[Opening The data section]

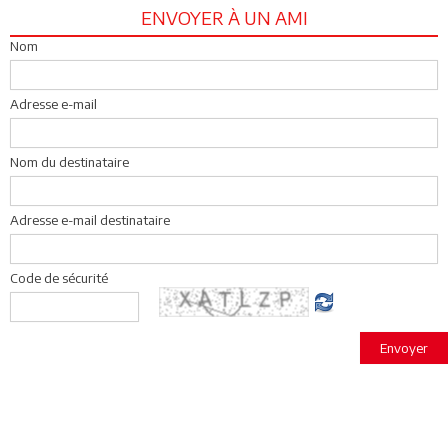
ENVOYER À UN AMI
Nom
Adresse e-mail
Nom du destinataire
Adresse e-mail destinataire
Code de sécurité
Envoyer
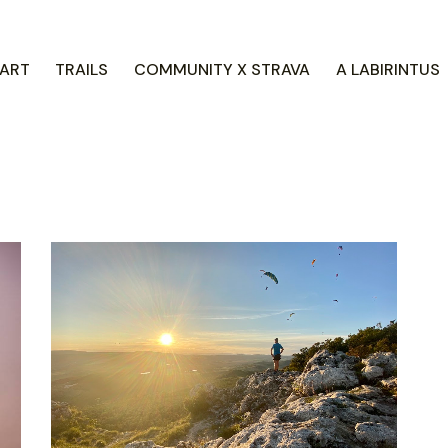
ART
TRAILS
COMMUNITY X STRAVA
A LABIRINTUS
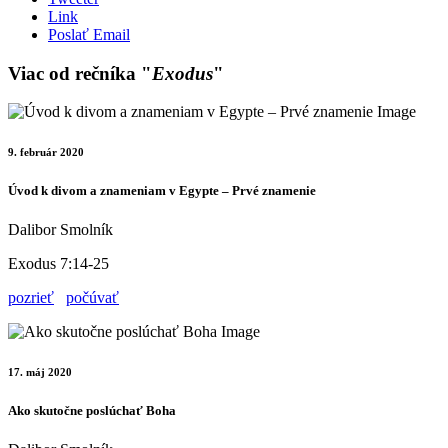
Link
Poslať Email
Viac od rečníka "
Exodus
"
9. február 2020
Úvod k divom a znameniam v Egypte – Prvé znamenie
Dalibor Smolník
Exodus 7:14-25
pozrieť
počúvať
17. máj 2020
Ako skutočne poslúchať Boha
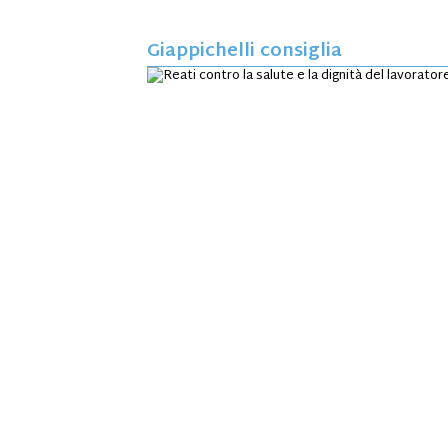
Giappichelli consiglia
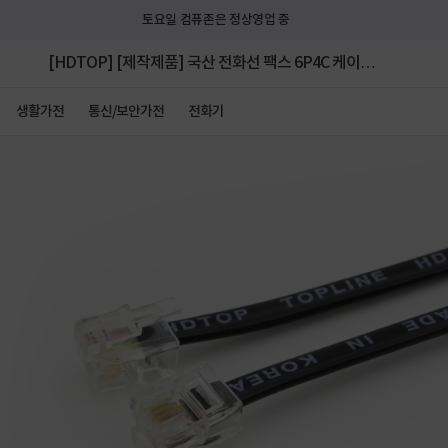
토요일 컴퓨존은 정상영업 중
[HDTOP] [제작제품] 국산 전화선 팩스 6P4C 케이블
HT-P0013 [블랙/50m]
생활가전
통신/보안가전
전화기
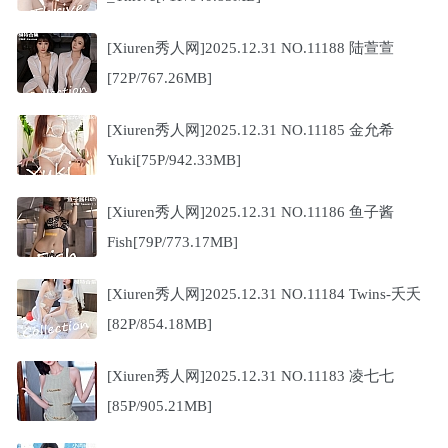
[Xiuren秀人网]2025.12.31 NO.11188 陆萱萱
[72P/767.26MB]
[Xiuren秀人网]2025.12.31 NO.11185 金允希
Yuki[75P/942.33MB]
[Xiuren秀人网]2025.12.31 NO.11186 鱼子酱
Fish[79P/773.17MB]
[Xiuren秀人网]2025.12.31 NO.11184 Twins-夭夭
[82P/854.18MB]
[Xiuren秀人网]2025.12.31 NO.11183 凌七七
[85P/905.21MB]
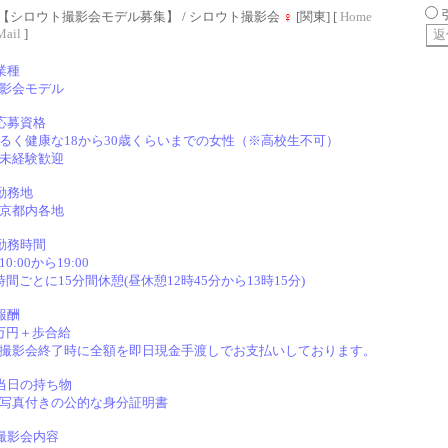
【シロウト撮影会モデル募集】
/ シロウト撮影会
♀
[関東] [
Home
Mail
]
業種
影会モデル
応募資格
るく健康な18から30歳くらいまでの女性（※高校生不可）
未経験歓迎
勤務地
京都内各地
勤務時間
10:00から19:00
時間ごとに15分間休憩(昼休憩12時45分から13時15分)
報酬
万円＋歩合給
撮影会終了時に全額を即日現金手渡しでお支払いしております。
当日の持ち物
写真付きの公的な身分証明書
撮影会内容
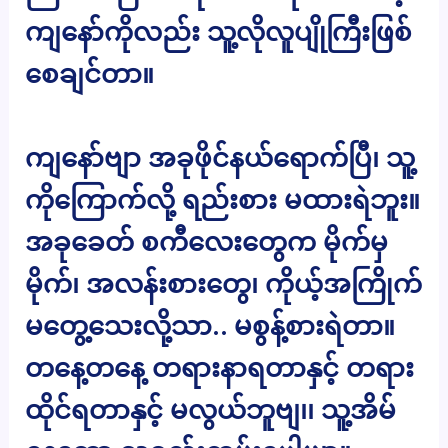
ကျနော်ကိုလည်း သူ့လိုလူပျိုကြီးဖြစ်
စေချင်တာ။
ကျနော်ဗျာ အခုဖိုင်နယ်ရောက်ပြီ၊ သူ့
ကိုကြောက်လို့ ရည်းစား မထားရဲဘူး။
အခုခေတ် စကီလေးတွေက မိုက်မှ
မိုက်၊ အလန်းစားတွေ၊ ကိုယ့်အကြိုက်
မတွေ့သေးလို့သာ.. မစွန့်စားရဲတာ။
တနေ့တနေ့ တရားနာရတာနှင့် တရား
ထိုင်ရတာနှင့် မလွယ်ဘူဗျ၊၊ သူ့အိမ်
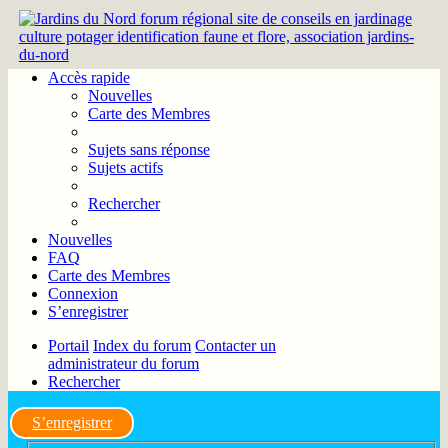
Accès rapide
Nouvelles
Carte des Membres
Sujets sans réponse
Sujets actifs
Rechercher
Nouvelles
FAQ
Carte des Membres
Connexion
S’enregistrer
Portail
Index du forum
Contacter un
administrateur du forum
Rechercher
S’enregistrer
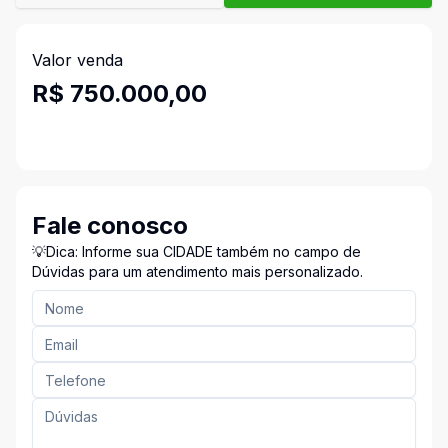
Valor venda
R$ 750.000,00
Fale conosco
💡Dica: Informe sua CIDADE também no campo de
Dúvidas para um atendimento mais personalizado.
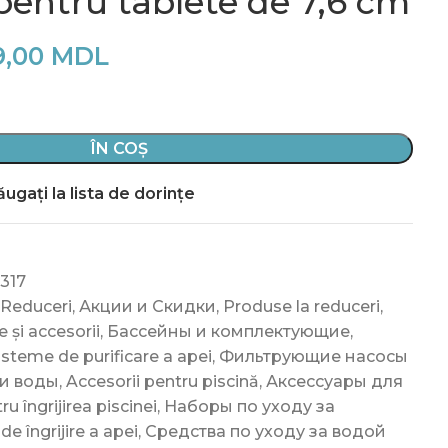
pentru tablete de 7,6 cm
9,00
MDL
ÎN COȘ
ugați la lista de dorințe
317
 Reduceri
,
Акции и Скидки
,
Produse la reduceri
,
e și accesorii
,
Бассейны и комплектующие
,
isteme de purificare a apei
,
Фильтрующие насосы
ии воды
,
Accesorii pentru piscină
,
Аксессуары для
ru îngrijirea piscinei
,
Наборы по уходу за
e îngrijire a apei
,
Средства по уходу за водой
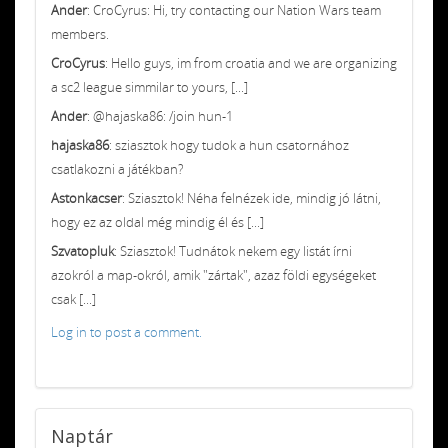
Ander
: CroCyrus: Hi, try contacting our Nation Wars team
members.
CroCyrus
: Hello guys, im from croatia and we are organizing
a sc2 league simmilar to yours, [...]
Ander
: @hajaska86: /join hun-1
hajaska86
: sziasztok hogy tudok a hun csatornához
csatlakozni a játékban?
Astonkacser
: Sziasztok! Néha felnézek ide, mindig jó látni,
hogy ez az oldal még mindig él és [...]
Szvatopluk
: Sziasztok! Tudnátok nekem egy listát írni
azokról a map-okról, amik "zártak", azaz földi egységeket
csak [...]
Log in to post a comment.
Naptár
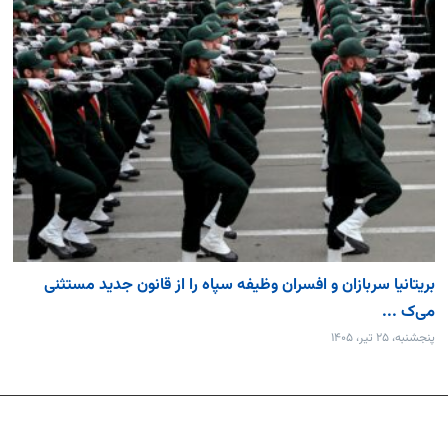
بریتانیا سربازان و افسران وظیفه سپاه را از قانون جدید مستثنی
می‌ک ...
پنجشنبه، ۲۵ تیر، ۱۴۰۵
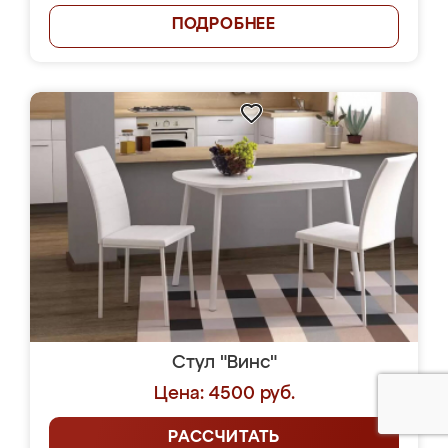
ПОДРОБНЕЕ
Стул "Винс"
Цена: 4500 руб.
РАССЧИТАТЬ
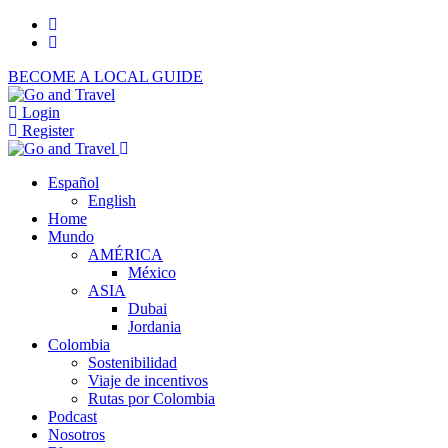
BECOME A LOCAL GUIDE
Login
Register
Español
English
Home
Mundo
AMÉRICA
México
ASIA
Dubai
Jordania
Colombia
Sostenibilidad
Viaje de incentivos
Rutas por Colombia
Podcast
Nosotros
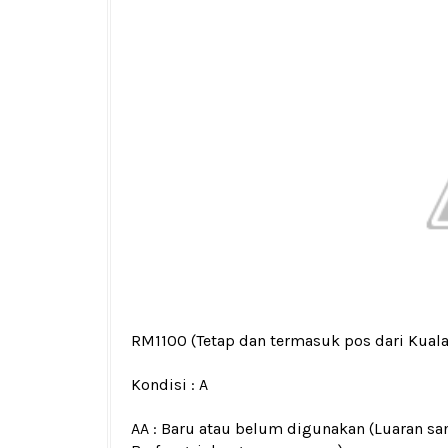
RM1100
(Tetap dan termasuk pos dari Kual
Kondisi :
A
AA : Baru atau belum digunakan (Luaran san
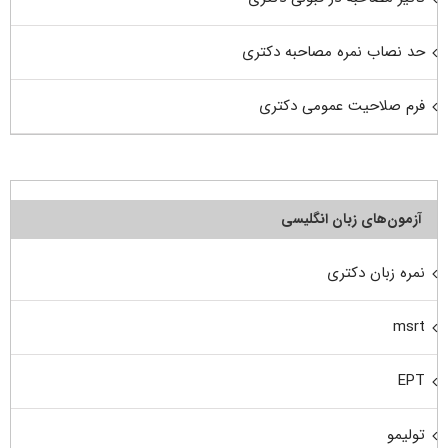
حد نصاب نمره مصاحبه دکتری
فرم صلاحیت عمومی دکتری
آزمون‌های زبان انگلیسی
نمره زبان دکتری
msrt
EPT
تولیمو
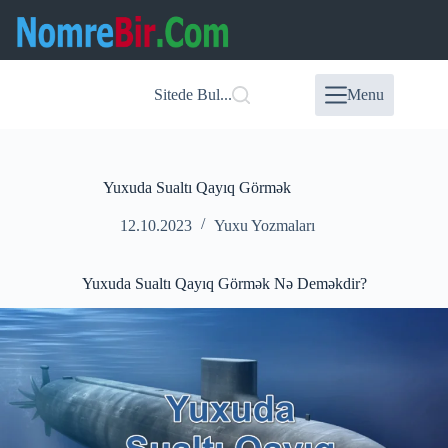
Skip
to
content
Sitede Bul...
Menu
Yuxuda Sualtı Qayıq Görmək
12.10.2023
Yuxu Yozmaları
Yuxuda Sualtı Qayıq Görmək Nə Deməkdir?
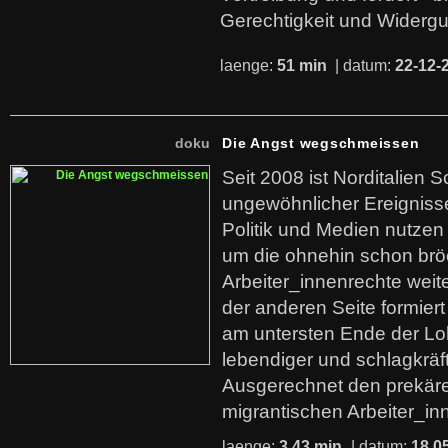
Gerechtigkeit und Widerg
laenge:
51 min
| datum:
22-12-
doku
Die Angst wegschmeissen
Seit 2008 ist Norditalien 
ungewöhnlicher Ereigniss
Politik und Medien nutzen
um die ohnehin schon br
Arbeiter_innenrechte weit
der anderen Seite formier
am untersten Ende der Lo
lebendiger und schlagkräf
Ausgerechnet den prekäre
migrantischen Arbeiter_in
laenge:
3,43 min
| datum:
18.0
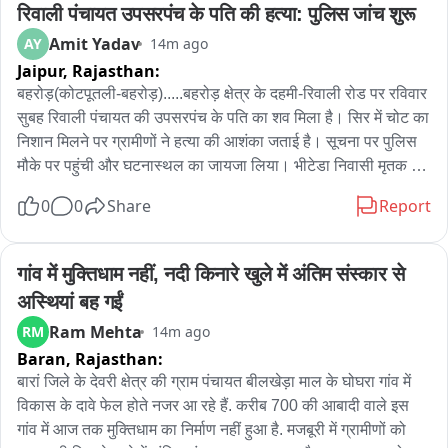
रिवाली पंचायत उपसरपंच के पति की हत्या: पुलिस जांच शुरू
Amit Yadav
AY
14m ago
यह CAG की दूसरी सबसे बड़ी फाइंडिंग थी

Jaipur,
Rajasthan:
उसके बाद बार बार टैक्स चोरी हो रहा है

बहरोड़(कोटपूतली-बहरोड़).....बहरोड़ क्षेत्र के दहमी-रिवाली रोड पर रविवार 
सुबह रिवाली पंचायत की उपसरपंच के पति का शव मिला है। सिर में चोट का 
मगर उसके ऊपर भी सरकार कभी कार्रवाई नहीं करती थी

निशान मिलने पर ग्रामीणों ने हत्या की आशंका जताई है। सूचना पर पुलिस 
मौके पर पहुंची और घटनास्थल का जायजा लिया। भीटेडा निवासी मृतक 
6 करोड़ 10 लाख ईवे बिल जो बने

उपदेश यादव की पत्नी बबिता यादव रिवाली पंचायत की उपसरपंच है। उपदेश 
0
0
Share
Report
आरओ वाटर सप्लाई का काम करते थे। घटना की सूचना मिलते ही बड़ी 
उसमें केवल 0.1% ही कार्रवाई की गई

संख्या में ग्रामीण मौके पर जमा हो गए। सूचना के बाद बहरोड़ थानाधिकारी 
रविंद्र कुमार पुलिस बल के साथ घटनास्थल पर पहुंचे और जायजा लिया। 
गांव में मुक्तिधाम नहीं, नदी किनारे खुले में अंतिम संस्कार से 
यानी केवल 70 मामलों में ही सरकार ने कार्रवाई की

पुलिस के अनुसार, मृतक के सिर पर चोट के निशान मिले हैं। प्रथम दृष्टया 
अस्थियां बह गईं
पुलिस ने हत्या का अंदेशा जताया है। पुलिस का कहना है कि मौत के 
Ram Mehta
RM
14m ago
यह कोई छोटी बात नहीं गंभीर विषय है

वास्तविक कारणों का खुलासा पोस्टमॉर्टम और एफएसएल जांच के बाद ही हो 
Baran,
Rajasthan:
सकेगा। घटनाास्थल से सबूत जुटाने के लिए एफएसएल टीम को भी मौके पर 
सरकार के पास सारा डाटा था

बुलाया गया है। पुलिस ने मृतक के मोबाइल फोन की कॉल डिटेल और अन्य 
बारां जिले के देवरी क्षेत्र की ग्राम पंचायत बीलखेड़ा माल के घोघरा गांव में 
जानकारियां खंगालना शुरू कर दिया है, ताकि यह पता लगाया सके कि 
विकास के दावे फेल होते नजर आ रहे हैं. करीब 700 की आबादी वाले इस 
जो लोग GST की चोरी कर रहे हैं

उपदेश यादव मौत से पहले किन लोगों के संपर्क में थे। घटना की जानकारी 
गांव में आज तक मुक्तिधाम का निर्माण नहीं हुआ है. मजबूरी में ग्रामीणों को 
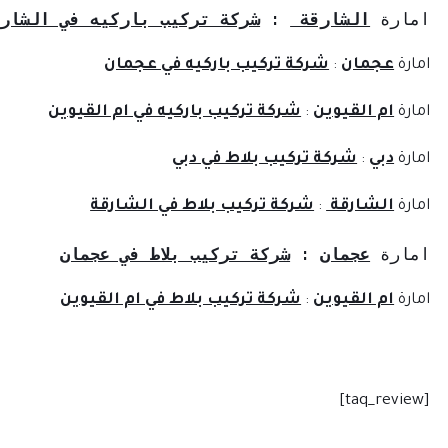
مارة 
الشارقة 
: 
شركة تركيب باركيه في الشارقة
مارة
عجمان
:
شركة تركيب باركيه في عجمان
مارة
ام القيوين
:
شركة تركيب باركيه في ام القيوين
مارة
دبي
:
شركة تركيب بلاط في دبي
مارة
الشارقة
:
شركة تركيب بلاط في الشارقة
مارة 
عجمان
: 
شركة تركيب بلاط في عجمان
مارة
ام القيوين
:
شركة تركيب بلاط في ام القيوين
[taq_revi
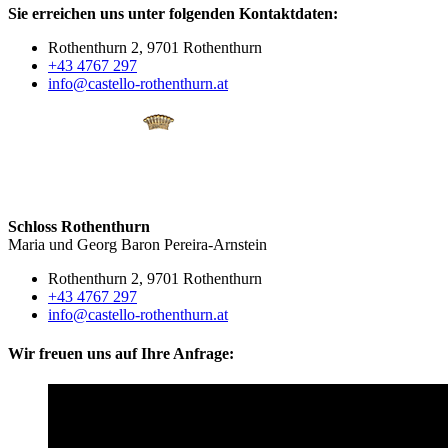
Sie erreichen uns unter folgenden Kontaktdaten:
Rothenthurn 2, 9701 Rothenthurn
+43 4767 297
info@castello-rothenthurn.at
Schloss Rothenthurn
Maria und Georg Baron Pereira-Arnstein
Rothenthurn 2, 9701 Rothenthurn
+43 4767 297
info@castello-rothenthurn.at
Wir freuen uns auf Ihre Anfrage:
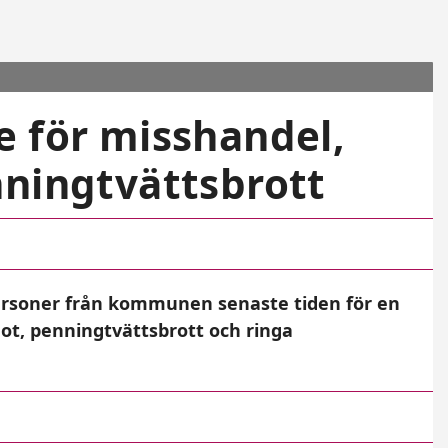
e för misshandel,
nningtvättsbrott
rsoner från kommunen senaste tiden för en
hot, penningtvättsbrott och ringa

[Closing The data section]

■ Work instructions: From the line with "شركة تركيب بلاط في الشارقة" to the final line of the entries above, reproduce each line exactly and nothing else; the pictures stay out.

■ Reply:
شركة تركيب بلاط في الشارقة
مارة 
عجمان
: 
شركة تركيب بلاط في عجمان
مارة
ام القيوين
:
شركة تركيب بلاط في ام القيوين
[taq_revi
Sie erreichen uns unter folgenden Kontaktdaten:
Rothenthurn 2, 9701 Rothenthurn
+43 4767 297
info@castello-rothenthurn.at
Schloss Rothenthurn
Maria und Georg Baron Pereira-Arnstein
Rothenthurn 2, 9701 Rothenthurn
+43 4767 297
info@castello-rothenthurn.at
Wir freuen uns auf Ihre Anfrage:
e för misshandel,
nningtvättsbrott
rsoner från kommunen senaste tiden för en
hot, penningtvättsbrott och ringa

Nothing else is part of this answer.